On the surface, it seems that this is simply a case of someone trying to do the right thing and being misunderstood. However, after reading the details of this incident, it’s hard to find anything that Mr. Balic did right. Let’s start with the basic premise: that Mr. Balic was experimenting with Apple’s servers to search for weaknesses. If he had had permission from Apple to do this, it would have been fine. He did not. Therein lies the problem. Where does one draw the line between a malicious hacker who thinks he’s been caught and tries to spin a story to save his behind and a security researcher who was searching for exploits without permission? It’s all a matter of intent, and knowing what his intent was with certainty would require a bit of mind-reading.
Next, as part of Mr. Balic’s attempt to clear his name, he posted a video on YouTube demonstrating some of the data he had collected. This video has since been removed, and I never saw it, but it apparently showed the names and e-mail addresses of a number of developers. I’m not sure exactly what the purpose of that video was. It would certainly seem to provide proof of his involvement in capturing data from Apple’s servers, and a lack of judgement in sharing a portion of that data with the general public, while not in any way proving his good intentions.

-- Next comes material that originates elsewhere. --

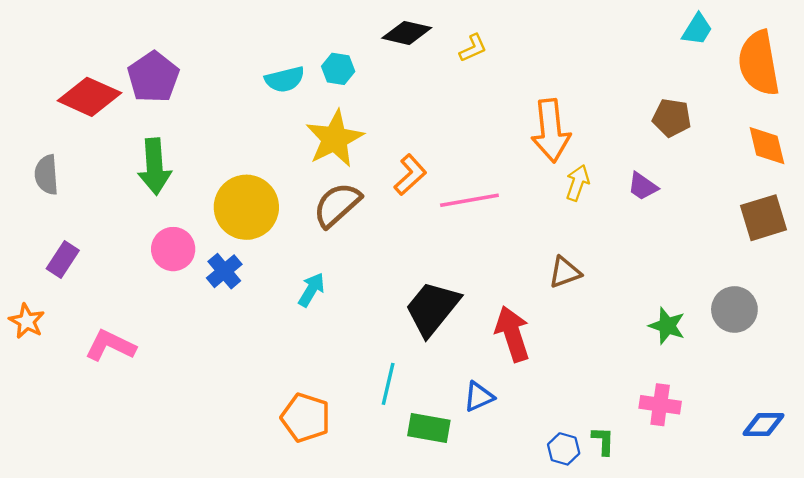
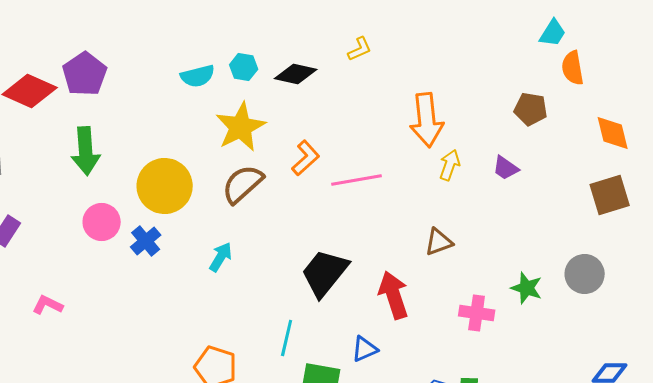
black diamond: (407, 33) -> (296, 74), moved
orange semicircle: (759, 63) -> (573, 68), moved, size x0.6
pink L-shape: (110, 346) -> (48, 305), size x0.7
pink cross: (660, 405) -> (477, 313), moved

Of course, this brings up the issue of the data itself. Finding a server vulnerability and reporting it to the company running that server is one thing. That happens all the time. It really crosses an ethical line, though, to siphon off data through that vulnerability. If your information is good, proving the vulnerability through actively exploiting it is completely unnecessary. Worse is the apparent volume of data that was collected. Although it’s still unclear exactly how much data he collected, it certainly appears that he has claimed to have grabbed over 100,000 developer records. Even if you believe that collecting a few records for proof of his claims would be okay, which I don’t, I would guess that 100,000 is excessive by anyone’s definitions.

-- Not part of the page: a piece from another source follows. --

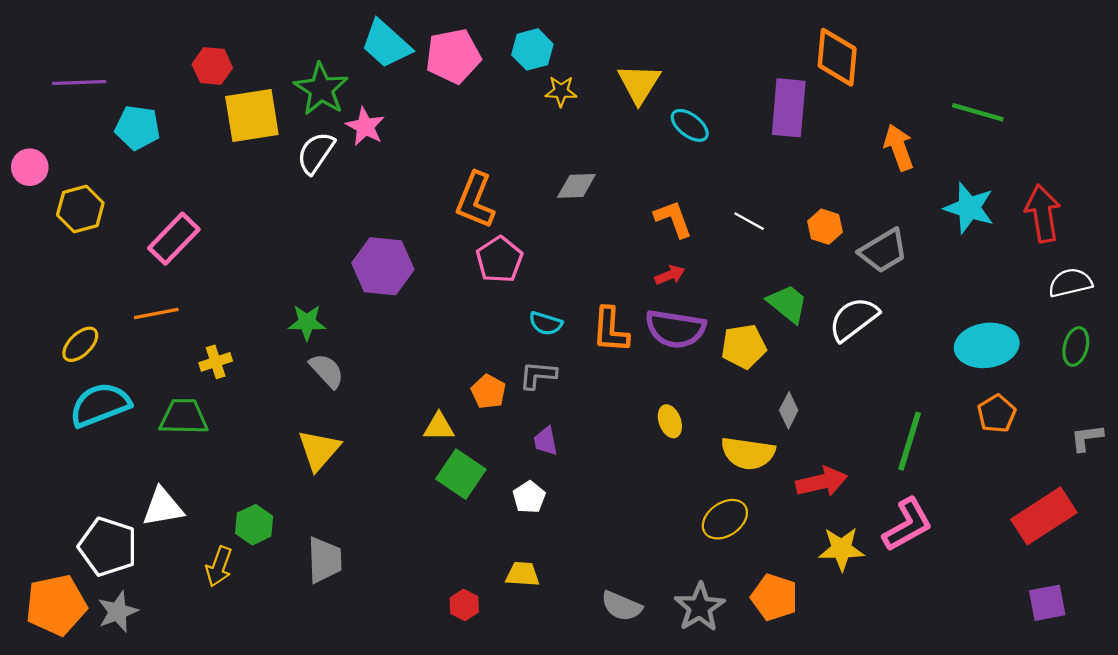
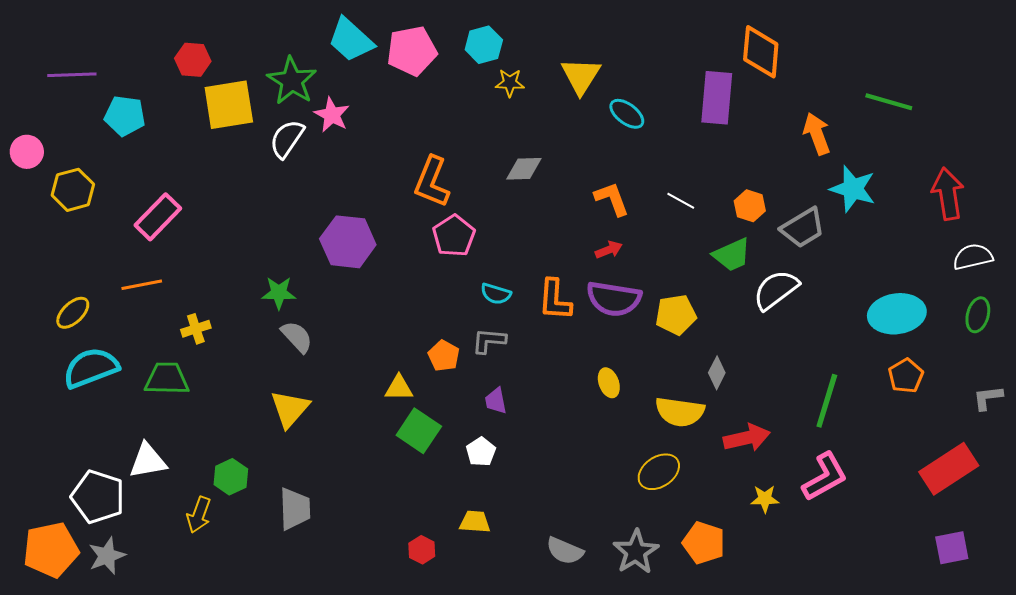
cyan star: (969, 208) -> (853, 189), moved
green trapezoid: (788, 304) -> (732, 255), moved, turned 117
yellow star: (842, 549) -> (765, 499), size x0.7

On top of all that, the way that Balic reported the issue to Apple seems a bit unprofessional. Balic says that he informed Apple by submitting his findings through the bug reporter system (part of Apple’s developer web site). While this may sound okay, most people familiar with that system know that the bug reporter gets a huge amount of traffic, and should not be used as the sole method for getting Apple’s attention on a vital security issue. Apple, in fact, has a specific e-mail address for reporting security issues, which I would think any professional security researcher working with Apple products or services should be aware of. Why didn’t he report his findings there? (Or did he do so, but then omitted mention of the one sensible thing he did from all the craziness that he posted?)

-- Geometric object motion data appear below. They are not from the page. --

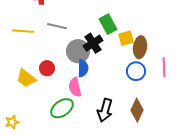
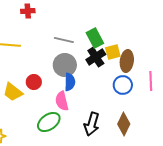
gray line: (57, 26) -> (64, 40), moved
black cross: (93, 43) -> (96, 57), moved

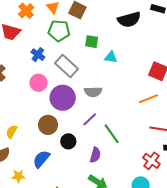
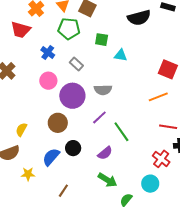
gray rectangle: (67, 66) -> (76, 64), size x0.6
black circle: (68, 141) -> (73, 148), moved
purple semicircle: (95, 155) -> (105, 153), turned 35

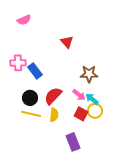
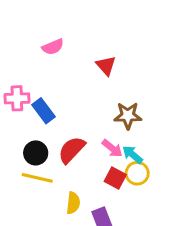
pink semicircle: (24, 20) -> (53, 47), moved
red triangle: (67, 42) -> (106, 66), moved
yellow semicircle: (54, 115) -> (73, 203), moved

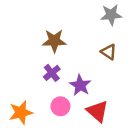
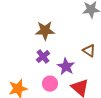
brown triangle: (109, 52) -> (89, 51), moved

At the end of the day, the real core of the issue is intent. How do we know whether this was a case of malicious intrusion where the hacker realized he’d left a trail and needed to cover his behind, or a case of beneficial security research? We can’t know. Balic claims to have acted with the intention to help Apple, yet his actions do not seem to support that. Apple’s public statements indicate that they are calling this an attack, and that they view his actions as malicious. It will be interesting to see how all this plays out. I would be extremely surprised, however, if Mr. Balic ends up not being in some serious legal hot water when all is said and done.